Le jeune homme élégamment vêtu s'arrêta, serrant les pièces d'argent qu'il tenait à la main.

« C’est le moins d’argent que j’aie en poche », expliqua-t-il à la petite fille.

La petite fille cligna des yeux deux fois, sortit cinq pièces de cuivre de son porte-monnaie, les posa sur la balance et dit à Wang Erga : « Frère, donne-moi d'abord dix oranges, et s'il te plaît, enveloppe-les dans du papier. »

Voyant que les cinq taels d'argent qu'il était sur le point de recevoir s'étaient transformés en cinq pièces de cuivre, Wang Erga était furieux : « Petite servante, ton maître n'a même rien dit, que fais-tu à t'en mêler ! »

Avant que la jeune fille puisse répondre, le jeune homme fut décontenancé.

« D’où vous vient l’idée qu’elle est une servante et moi le maître ? » Ses yeux ambrés le fixèrent calmement.

Wang Erga se gratta l'arrière de la tête : « N'a-t-elle pas une coiffure à double chignon ? Toutes les domestiques des familles riches de la ville portent cette coiffure. »

Le jeune homme élégamment vêtu hocha la tête, l'air pensif.

« Apportez ces oranges au quai, et un homme en gris viendra les chercher. » Le jeune maître déposa l'argenterie dans le plateau de la balance. « Considérez le reste comme un pourboire. Allons-y. »

De retour sur le navire, le chignon de Pang Wan fut arraché.

He Qinglu avait demandé à sa servante muette de lui coiffer les cheveux en un chignon nuageux tombant.

« Tu ne peux pas faire ça ! » s'écria Pang Wan, effondrée. Elle aussi avait sa réputation à préserver ! Comment pouvait-elle avoir une coiffure aussi vieillotte !

« Ça te va bien comme ça. » He Qinglu lui tapota l'épaule pour la rassurer, pensant qu'elle était contrariée par sa nouvelle coiffure.

« Jeune maître, nous sommes un homme et une femme voyageant seuls. Permettez-moi de remettre ma tenue de servante. » Pang Wan soupira et décida de tenter de le raisonner. « Nous ne sommes pas mariés. Il n'est pas convenable de se promener ainsi. »

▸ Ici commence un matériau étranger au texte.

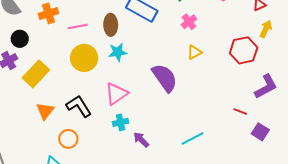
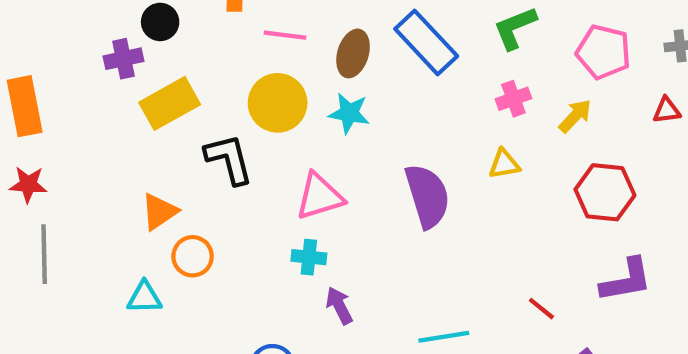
yellow arrow: (266, 29) -> (575, 116), moved
black L-shape: (79, 106) -> (229, 159), moved
orange triangle: (45, 111) -> (159, 212), moved
red line: (240, 111) -> (541, 309), moved

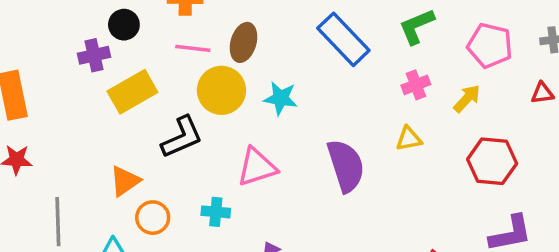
pink line: (285, 35) -> (193, 48), moved
brown ellipse: (353, 53) -> (244, 42), moved
black L-shape: (229, 159) -> (182, 137), turned 81
gray line: (44, 254) -> (58, 222), moved
cyan cross: (309, 257) -> (216, 212), moved

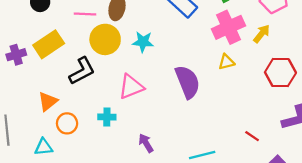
purple cross: (94, 55) -> (16, 55), moved
pink cross: (416, 85) -> (229, 27), size x1.8

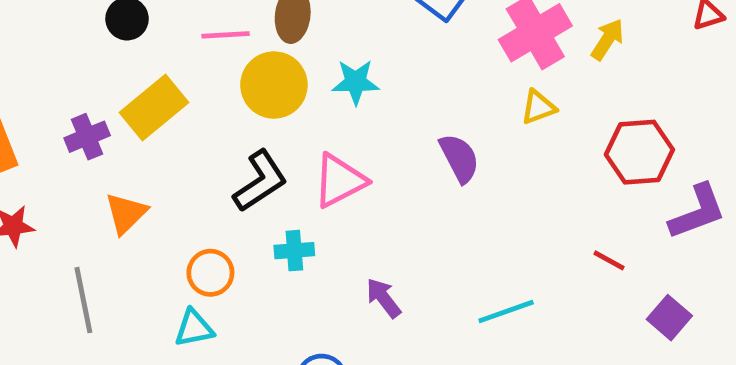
black L-shape: (82, 71) -> (260, 181), moved
red hexagon: (280, 73) -> (639, 152), moved
purple semicircle: (188, 82) -> (459, 158), size x0.7
orange triangle: (48, 101) -> (126, 213), moved
cyan triangle: (44, 147) -> (194, 328), moved

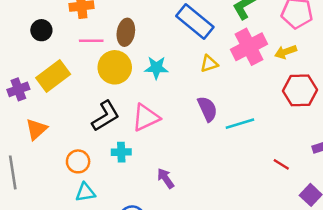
yellow arrow: (607, 39) -> (286, 52), turned -145
yellow triangle: (538, 107) -> (209, 64), moved
red hexagon: (639, 152) -> (300, 90), moved
cyan line: (506, 312) -> (240, 124), moved
cyan triangle: (194, 328) -> (85, 192), moved

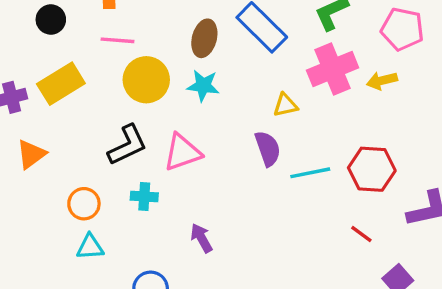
brown ellipse: (126, 32) -> (204, 38), moved
yellow triangle: (209, 64) -> (285, 105), moved
red hexagon: (300, 90) -> (372, 169), moved

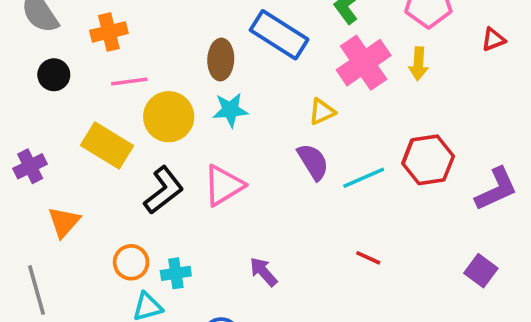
yellow arrow: (382, 81) -> (419, 64), turned -60
yellow rectangle: (61, 84) -> (107, 145), moved, turned 75
cyan cross: (144, 196) -> (176, 273), moved
red line: (361, 234) -> (368, 258), moved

Cependant, He Qinglu ignora ses paroles et prit simplement une épingle à cheveux en jade sur la coiffeuse et la glissa dans ses cheveux.

« À partir de maintenant, je m'occuperai de tout à la maison. » Il haussa un sourcil et lui sourit.

-À la maison?!

Pang Wan fut tellement choquée par le mot «

maison

» qu’elle en oublia même de le réfuter.

« Très bien, je te laisse gérer les comptes. » Voyant son air hésitant, He Qinglu retira sa sacoche et la lui fourra dans la main. « Utilise-la comme tu veux », ajouta-t-il.

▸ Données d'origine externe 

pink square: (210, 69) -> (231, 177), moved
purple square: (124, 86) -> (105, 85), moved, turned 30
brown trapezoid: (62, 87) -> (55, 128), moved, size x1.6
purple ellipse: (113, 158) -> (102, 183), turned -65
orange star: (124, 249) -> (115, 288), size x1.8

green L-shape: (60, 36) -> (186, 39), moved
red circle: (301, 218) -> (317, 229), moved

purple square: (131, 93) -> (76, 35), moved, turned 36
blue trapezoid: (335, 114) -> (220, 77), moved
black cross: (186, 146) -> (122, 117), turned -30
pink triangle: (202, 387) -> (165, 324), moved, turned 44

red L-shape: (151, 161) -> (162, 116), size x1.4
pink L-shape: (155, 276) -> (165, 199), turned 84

Il se souvenait vaguement qu'une femme qui aspirait à être sa tante avait fait une telle demande à He Shaoxin, alors il supposa que la gestion des comptes était peut-être le droit suprême dont rêvaient les femmes dans la vie familiale.

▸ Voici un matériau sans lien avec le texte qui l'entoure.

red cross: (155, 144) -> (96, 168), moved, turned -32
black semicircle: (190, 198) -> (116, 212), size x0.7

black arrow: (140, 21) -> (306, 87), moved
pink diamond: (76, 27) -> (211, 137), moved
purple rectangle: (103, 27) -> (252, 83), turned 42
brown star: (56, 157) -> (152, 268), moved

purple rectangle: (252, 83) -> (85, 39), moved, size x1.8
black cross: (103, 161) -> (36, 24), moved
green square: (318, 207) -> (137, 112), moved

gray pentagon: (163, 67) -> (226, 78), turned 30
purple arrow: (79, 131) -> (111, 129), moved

Pang Wan prit le sac banane et le secoua. Il lui parut assez lourd, alors elle l'ouvrit et l'examina attentivement.

Comme l'avait dit He Qinglu, les cinq taels d'argent représentaient le plus petit objet ; le reste était composé de lingots d'or et de gros billets d'argent d'une valeur faciale de plus de mille taels — il n'était certainement pas un homme riche ordinaire.

Si c'était Pang Wan il y a quelques mois, il aurait applaudi : « Dieu merci, nous avons enfin trouvé un partenaire pour le développement durable ! »

Pourtant, elle ne ressentait aucune excitation à ce moment-là ; son cœur était aussi sombre que le ciel, et elle n'arrivait pas à rassembler la moindre énergie.

« Si tu veux cette coiffure, fais-le. Tu peux garder l'argent. »

Elle repoussa son sac banane, un peu découragée.

Pour l'instant, le jeune maître est absorbé par son jeu de « fiancée », et elle n'a aucune envie de gâcher son plaisir. Une fois qu'il aura décidé de mettre fin à ce jeu, il lui réglera ses comptes, alors moins ils s'en mêleront, mieux ce sera.

He Qinglu était quelque peu surpris ; il ne comprenait pas pourquoi elle refuserait.

Mais compte tenu de sa personnalité, une récompense prononcée à voix haute ne sera pas répétée, car cela constituerait une demande.

Il reprit donc silencieusement son sac banane et le raccrocha.

Il était un peu contrarié, mais il a décidé de l'ignorer.

Deux paniers d'oranges, c'était finalement de trop ; elles allaient vite pourrir. La servante muette, chargée des repas à bord, en choisit quelques-unes pour faire de la confiture.

N'ayant rien d'autre à faire, Pang Wan alla elle aussi prêter main-forte. Les deux jeunes filles se retrouvèrent donc dans la cuisine pour préparer les repas de chacun. La servante muette épluchait les oranges d'un côté, tandis que Pang Wan s'occupait de mettre la pulpe dans la casserole pour la cuisson. Jeune et gourmande, elle ne put s'empêcher d'en goûter un peu après la préparation. La servante muette, n'ayant d'autre choix, trouva cette jeune maîtresse très attachante et la regarda manger avec un sourire.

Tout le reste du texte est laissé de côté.